For non-Chinese people celebrating Chinese New Year, these greetings would be helpful to know in order to interact with friends and colleagues throughout the holidays. You’ll receive as much of these blessings as you give, so don’t be shy and try a few of these greetings out yourself!
Gong Hei Faat Choy
Meaning: Wishing you wealth and prosperity
Gong Hei Faat Choy is perhaps the most common phrase you will come across during Chinese New Year, with hawkers and street vendors greeting their customers with a gleeful smile as they exchange the pleasantry. It’s common to greet the people you interact with on a daily basis with this adage, like your neighbour or doorman.
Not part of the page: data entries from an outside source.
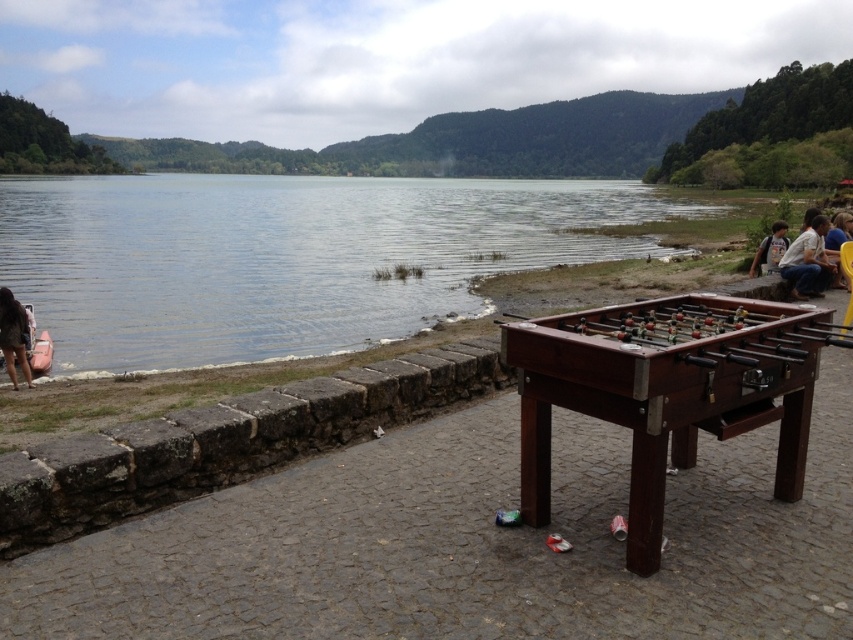 Question: Does clear water at lake left appear on the right side of wooden foosball table at center?

Choices:
 (A) yes
 (B) no

Answer: (B)

Question: Can you confirm if wooden foosball table at center is thinner than yellow plastic chair at right?

Choices:
 (A) no
 (B) yes

Answer: (A)

Question: Which of the following is the farthest from the observer?

Choices:
 (A) (641, 209)
 (B) (650, 305)
 (C) (780, 240)
 (D) (824, 273)

Answer: (A)

Question: Which point is farther to the camera?

Choices:
 (A) (525, 515)
 (B) (109, 193)
 (C) (769, 234)
 (D) (25, 317)

Answer: (B)

Question: Considering the real-world distances, which object is closest to the yellow plastic chair at right?

Choices:
 (A) white cotton shirt at right
 (B) clear water at lake left
 (C) light blue denim jacket at lower right
 (D) wooden foosball table at center

Answer: (C)

Question: In this image, where is clear water at lake left located relative to wooden foosball table at center?

Choices:
 (A) left
 (B) right

Answer: (A)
It can be followed up with another wish and greeting, such as Sun Tai Gin Hong to mean (Stay healthy).
Swap out your ‘hellos’ with Gong Hei Faat Choy for the Chinese New Year, and get blessed in return!
Sum Seung Si Seng
Meaning: Whatever the heart desires will happen
This sentiment speaks from one heart to another, and its’ also incredibly versatile! No doubt you’d want to wish your family and close friends for all their deepest hopes to come true – but you can also say the same to people you don’t know on an intimate basis. No matter what their goals are this year, its’ always a good feeling to know that you are being cheered on.
Dai Gut Dai Le
Meaning: Good luck and may things go smoothly
Good luck is hard to come by, but you can make it a little easier for those around you by sending it their way. If you have any friends born in the Year of the Dragon, consider sending them a little extra luck this year – seeing as any year of your Chinese Zodiac is regarded as a bad luck year. This also applies for friends and loved ones who are considering entering a new chapter of their lives, be it a new career, marriage, the birth of a child, or relocation.
Jiu Cho Jun Bo
Meaning: May Wealth Come to You Generously
ABBA once said, “Money, money, money – always sunny” and they aren’t wrong. Everyone and their mother loves money, with good reason too. For those in your life looking to move forward in their career, or to hit it big at the lotto; wish them well in their search for more riches. Another popular saying, Tsoy Yun Gwan Gwan, holds a similar meaning, but is jokingly avoided because the word Tsoy Yun with the same pronunciation can also mean ‘company downsizing’.
Lung Ma Jing Sun
Meaning: Having as much energy as a dragon and horse
How about a greeting that honours this year’s Zodiac animal, the dragon? Intended for both young and elderly people, Lung Ma Jing Sun wishes the recipient great energy and stamina, which those in their golden years can look forward to being greeted with to feel young again.
Chinese New Year is a special holiday for families, where old and new generations come together and find solace in being together with their loved ones. With family members of all ages under one roof, don’t be afraid to whip out a Lung Ma Jing Sun here and there for young and old alike.
Hok Yip Jun Bou
Meaning: Improvement in studies
This Chinese New Year greeting is perfect for family and friends who are in the middle of their studies – as it expresses your best wishes and beliefs for them to succeed in their academics. Hok Yip Jun Bou would be especially helpful for those who are gearing up to take an important exam, transitioning from primary to secondary, university, or any higher-education qualifications.